Molly’s mom brought in some iced tea, and after she left, Molly started talking about how weird it was to be thinking about your senior year on stage crew, the debate team, the Latin Club, the prom … and then, after a day at the doctor’s, to suddenly see the whole year from your living room couch.
I think we decided by the end of that afternoon that she didn’t want us to tell her how we knew she’d get better; she didn’t want to hear that a cousin or neighbor had the same disease and made medical history by drinking gallons of vitamin C. She didn’t want us to cry or give her the name of our doctor or listen to our idea of what made her sick in the first place. She didn’t want us to find her a boyfriend.
All Molly wanted was for us to listen. And the only helpful response, when she said what a dirty deal it was that she’d be sick her senior year, was, “Yes, it is, Molly. It really sucks.”
6
Planning
“I think Dad may be getting married again,” Pamela told me.
“Really? Have you met her?” I asked.
“Yeah. It’s the nurse. They’ve been on-again, off-again, but I went out to dinner with them the other night, and they were definitely on-again. Why else would they take me out to dinner with them unless they wanted me to know they were serious?”
We’d managed to take a break at the same time that afternoon—me from Hecht’s and Pamela from Burger King.
“What’s she like?” I asked.
Pamela shrugged. “Nice, I guess. Sort of plain compared to Mom.
I wouldn’t call her sexy, exactly, but … Hey, what do I know? Maybe Dad’s had enough of ‘sexy.’”

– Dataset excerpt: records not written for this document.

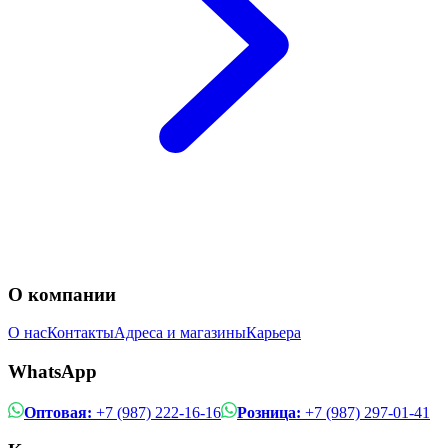
О компании
О нас
Контакты
Адреса и магазины
Карьера
WhatsApp
Оптовая:
+7 (987) 222-16-16
Розница:
+7 (987) 297-01-41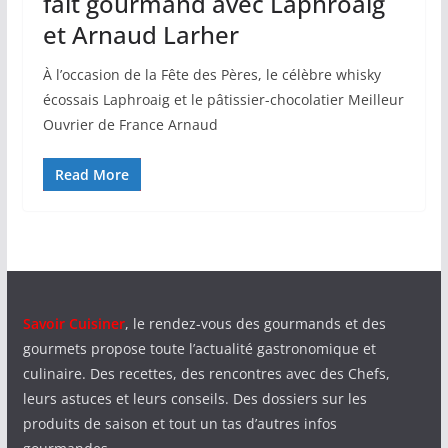
fait gourmand avec Laphroaig
et Arnaud Larher
À l’occasion de la Fête des Pères, le célèbre whisky
écossais Laphroaig et le pâtissier-chocolatier Meilleur
Ouvrier de France Arnaud
Read More
Savoir Cuisiner
, le rendez-vous des gourmands et des
gourmets propose toute l’actualité gastronomique et
culinaire. Des recettes, des rencontres avec des Chefs,
leurs astuces et leurs conseils. Des dossiers sur les
produits de saison et tout un tas d’autres infos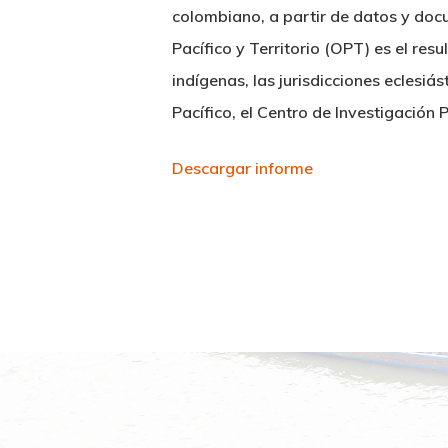
colombiano, a partir de datos y docu
Pacífico y Territorio (OPT) es el r
indígenas, las jurisdicciones eclesi
Pacífico, el Centro de Investigación
Descargar informe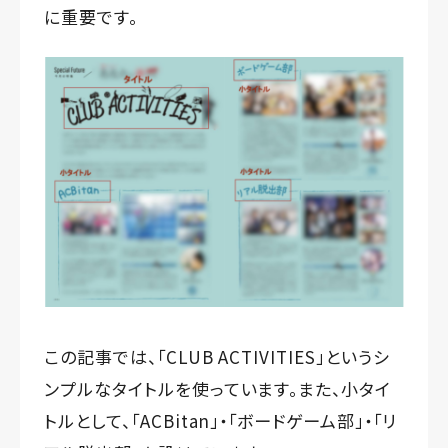
に重要です。
この記事では、「CLUB ACTIVITIES」というシ
ンプルなタイトルを使っています。また、小タイ
トルとして、「ACBitan」・「ボードゲーム部」・「リ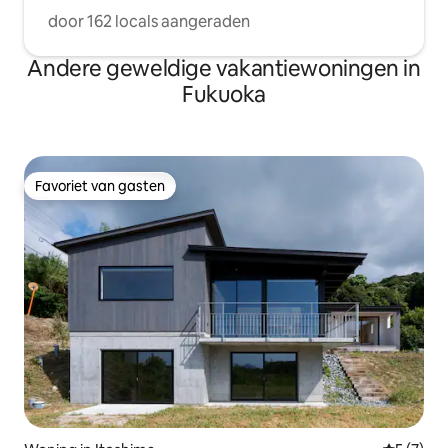
door 162 locals aangeraden
Andere geweldige vakantiewoningen in
Fukuoka
Favoriet van gasten
Favoriet van gasten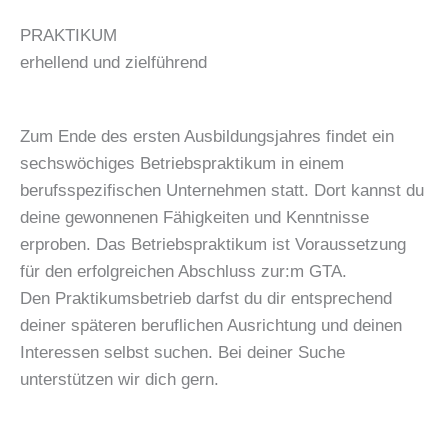
PRAKTIKUM
erhellend und zielführend
Zum Ende des ersten Ausbildungsjahres findet ein
sechswöchiges Betriebspraktikum in einem
berufsspezifischen Unternehmen statt. Dort kannst du
deine gewonnenen Fähigkeiten und Kenntnisse
erproben. Das Betriebspraktikum ist Voraussetzung
für den erfolgreichen Abschluss zur:m GTA.
Den Praktikumsbetrieb darfst du dir entsprechend
deiner späteren beruflichen Ausrichtung und deinen
Interessen selbst suchen. Bei deiner Suche
unterstützen wir dich gern.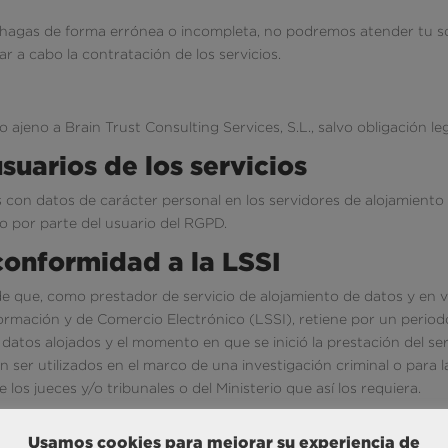
o hagas de forma errónea o incompleta, no podremos atender tu so
ar a cabo la contratación de los servicios.
jeno a Brain Trust Consulting Services, S.L., salvo obligación leg
suarios de los servicios
os con datos de carácter personal en los servidores de alojamiento
o por parte del usuario del RGPD.
conformidad a la LSSI
 de que, como prestador de servicio de alojamiento de datos y en 
 Información y de Comercio Electrónico (LSSI), retiene por un peri
os datos alojados y el momento en que se inició la prestación del se
 ser utilizados en el marco de una investigación criminal o para l
los jueces y/o tribunales o del Ministerio que así los requiera.
rpos del Estado se hará en virtud a lo dispuesto en la normativa 
Usamos cookies para mejorar su experiencia de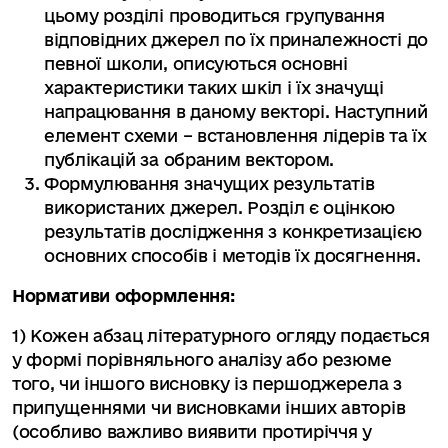
цьому розділі проводиться групування
відповідних джерел по їх приналежності до
певної школи, описуються основні
характеристики таких шкіл і їх значущі
напрацювання в даному векторі. Наступний
елемент схеми – встановлення лідерів та їх
публікацій за обраним вектором.
Формулювання значущих результатів
використаних джерел. Розділ є оцінкою
результатів дослідження з конкретизацією
основних способів і методів їх досягнення.
Нормативи оформлення:
1) Кожен абзац літературного огляду подається
у формі порівняльного аналізу або резюме
того, чи іншого висновку із першоджерела з
припущеннями чи висновками інших авторів
(особливо важливо виявити протиріччя у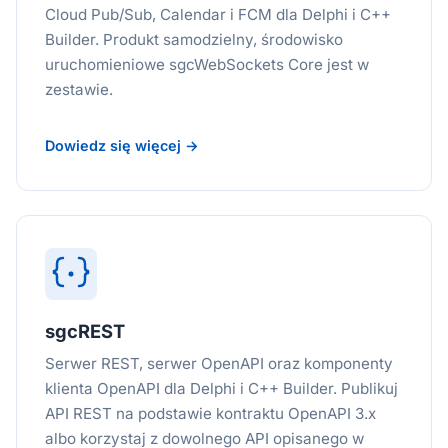
Cloud Pub/Sub, Calendar i FCM dla Delphi i C++
Builder. Produkt samodzielny, środowisko
uruchomieniowe sgcWebSockets Core jest w
zestawie.
Dowiedz się więcej →
sgcREST
Serwer REST, serwer OpenAPI oraz komponenty
klienta OpenAPI dla Delphi i C++ Builder. Publikuj
API REST na podstawie kontraktu OpenAPI 3.x
albo korzystaj z dowolnego API opisanego w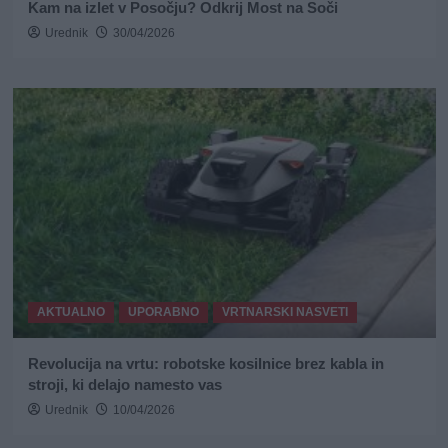
Kam na izlet v Posočju? Odkrij Most na Soči
Urednik
30/04/2026
AKTUALNO
UPORABNO
VRTNARSKI NASVETI
Revolucija na vrtu: robotske kosilnice brez kabla in
stroji, ki delajo namesto vas
Urednik
10/04/2026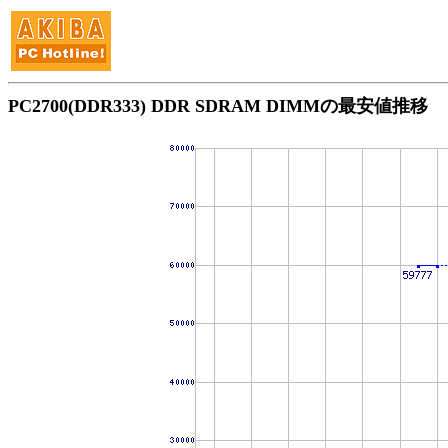
PC2700(DDR333) DDR SDRAM DIMMの最安値推移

“Does your mom know about her?”
“Are you kidding? I’m not going to tell her, that’s for sure. She says she’s over him now, but don’t you believe it.” We crumpled up our sandwich wrappers and took them to the trash. “What department are you working today?” Pamela asked.
“Infants and toddlers,” I said. “I’m stocking sleepers, overalls, socks, booties… . Did you know you could buy a shirt and top for yourself with what it costs to outfit a toddler?”

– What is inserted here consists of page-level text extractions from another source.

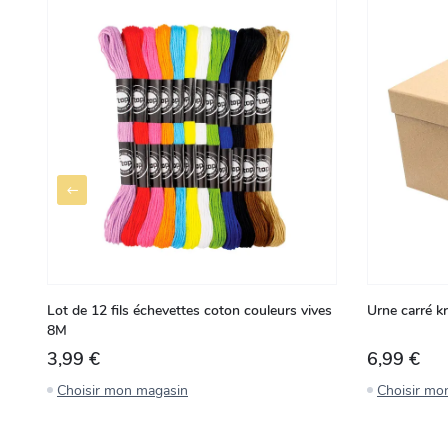
Lot de 12 fils échevettes coton couleurs vives
Urne carré k
8M
3,99 €
6,99 €
Choisir mon magasin
Choisir mo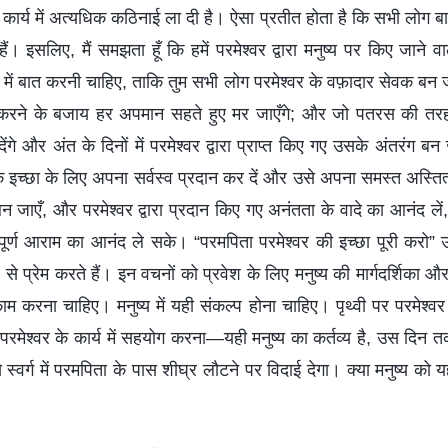
 के कार्य में अत्यधिक कठिनाई ला दी है। ऐसा प्रतीत होता है कि सभी लोग 
ं। इसलिए, मैं समझता हूँ कि हमें परमेश्वर द्वारा मनुष्य पर किए जाने व
रे में बात करनी चाहिए, ताकि तुम सभी लोग परमेश्वर के वफ़ादार सेवक ब
 करने के बजाय हर अपमान सहते हुए मर जाएँगे; और जो पतरस की तर
ेंगे और अंत के दिनों में परमेश्वर द्वारा प्राप्त किए गए उसके अंतरंग 
क इच्छा के लिए अपना सर्वस्व प्रदान कर दें और उसे अपना समस्त अस्तित्व
बन जाएँ, और परमेश्वर द्वारा प्रदान किए गए अनंतता के वादे का आनंद लें
िपूर्ण आराम का आनंद ले सके। “परमपिता परमेश्वर की इच्छा पूरी करो”
 से प्रेम करते हैं। इन वचनों को प्रवेश के लिए मनुष्य की मार्गदर्शिका और 
म करना चाहिए। मनुष्य में यही संकल्प होना चाहिए। पृथ्वी पर परमेश्वर 
 परमेश्वर के कार्य में सहयोग करना—यही मनुष्य का कर्तव्य है, उस दिन त
स्वर्ग में परमपिता के पास शीघ्र लौटने पर विदाई देगा। क्या मनुष्य को य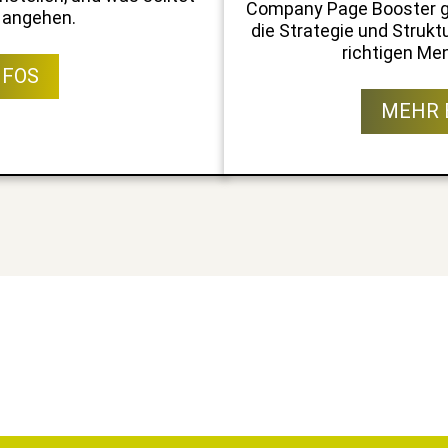
Com­pa­ny Page Boost­er g
s angehen.
die Strate­gie und Struk­t
richti­gen Me
NFOS
MEHR 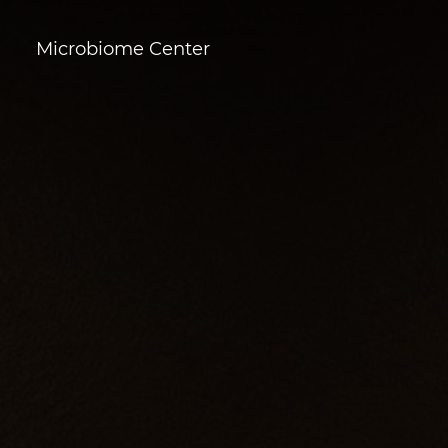
Microbiome Center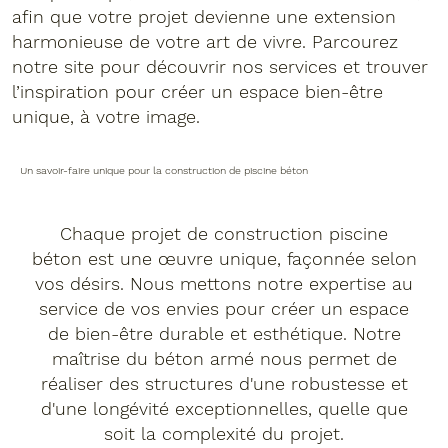
afin que votre projet devienne une extension
harmonieuse de votre art de vivre. Parcourez
notre site pour découvrir nos services et trouver
l’inspiration pour créer un espace bien-être
unique, à votre image.
Un savoir-faire unique pour la construction de piscine béton
Chaque projet de construction piscine
béton est une œuvre unique, façonnée selon
vos désirs. Nous mettons notre expertise au
service de vos envies pour créer un espace
de bien-être durable et esthétique. Notre
maîtrise du béton armé nous permet de
réaliser des structures d'une robustesse et
d'une longévité exceptionnelles, quelle que
soit la complexité du projet.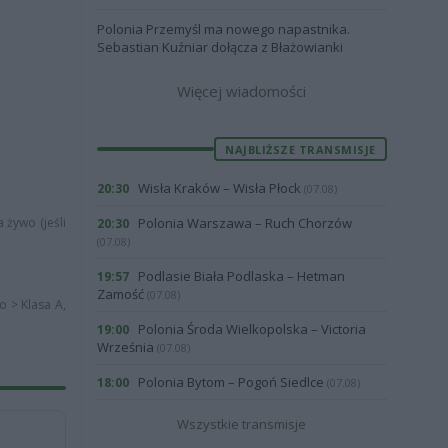
Polonia Przemyśl ma nowego napastnika.
Sebastian Kuźniar dołącza z Błażowianki
Więcej wiadomości
NAJBLIŻSZE TRANSMISJE
Wisła Kraków – Wisła Płock
20:30
(07.08)
 żywo (jeśli
Polonia Warszawa – Ruch Chorzów
20:30
(07.08)
Podlasie Biała Podlaska – Hetman
19:57
Zamość
(07.08)
o > Klasa A,
Polonia Środa Wielkopolska – Victoria
19:00
Września
(07.08)
Polonia Bytom – Pogoń Siedlce
18:00
(07.08)
Wszystkie transmisje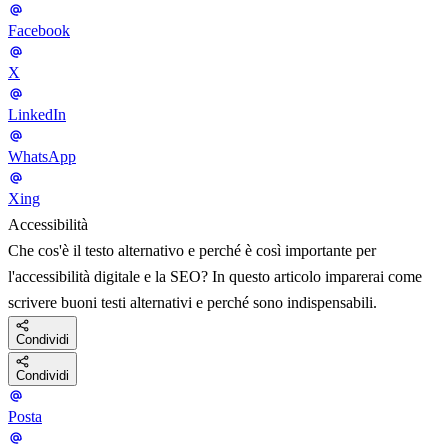
Facebook
X
LinkedIn
WhatsApp
Xing
Accessibilità
Che cos'è il testo alternativo e perché è così importante per
l'accessibilità digitale e la SEO? In questo articolo imparerai come
scrivere buoni testi alternativi e perché sono indispensabili.
Condividi
Condividi
Posta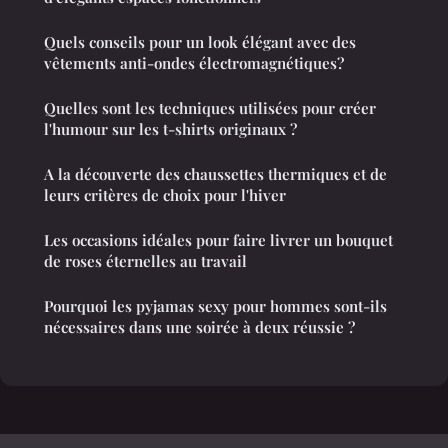
Quels conseils pour un look élégant avec des
vêtements anti-ondes électromagnétiques?
Quelles sont les techniques utilisées pour créer
l'humour sur les t-shirts originaux ?
A la découverte des chaussettes thermiques et de
leurs critères de choix pour l'hiver
Les occasions idéales pour faire livrer un bouquet
de roses éternelles au travail
Pourquoi les pyjamas sexy pour hommes sont-ils
nécessaires dans une soirée à deux réussie ?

“If I ever have kids, they’ll run around naked,” Pamela joked.
When I got back to the store, they sent me to the employees’ lounge with a group for training on shoplifting. A Montgomery County police officer was showing a film on how to spot thieves, and Sergeant Camfield—a sturdy brunette with plucked eyebrows—showed us some shoplifters’ accessories, from baggy trousers to large jackets with big inside pockets to shopping bags lined with foil to keep the plastic sensors from tripping the security detectors.
“Booster bags,” she called them, showing how one thief had covered the foil with duct tape to disguise it and had also fashioned firm handles by cutting out hand holes in the plastic and wrapping the edges with tape. We don’t put security sensors on all our stuff, just the things shoplifters are most likely to want.
“Don’t ever confront a thief yourself,” Jennifer Martin, from the personnel office, said. “If you see someone with merchandise in hand, you might say, ‘May I ring that up for you?’ or ‘Do you want me to hold this for you at the counter while you look around some more?’ But if you see someone in the act of shoplifting, call the security number.” And she told us what that number was and what the code word was for the week.
“Learn to look for the unexpected,” Sergeant Camfield said. “If we have to give shoplifters credit for anything, it’s originality. Sometimes it’s the shopper you’d least expect.”
When I got back to my department, the head clerk asked, “Well, did you learn anything?”
“Yeah,” I said. “Look for toddlers in overcoats and baggy diapers,” and she laughed.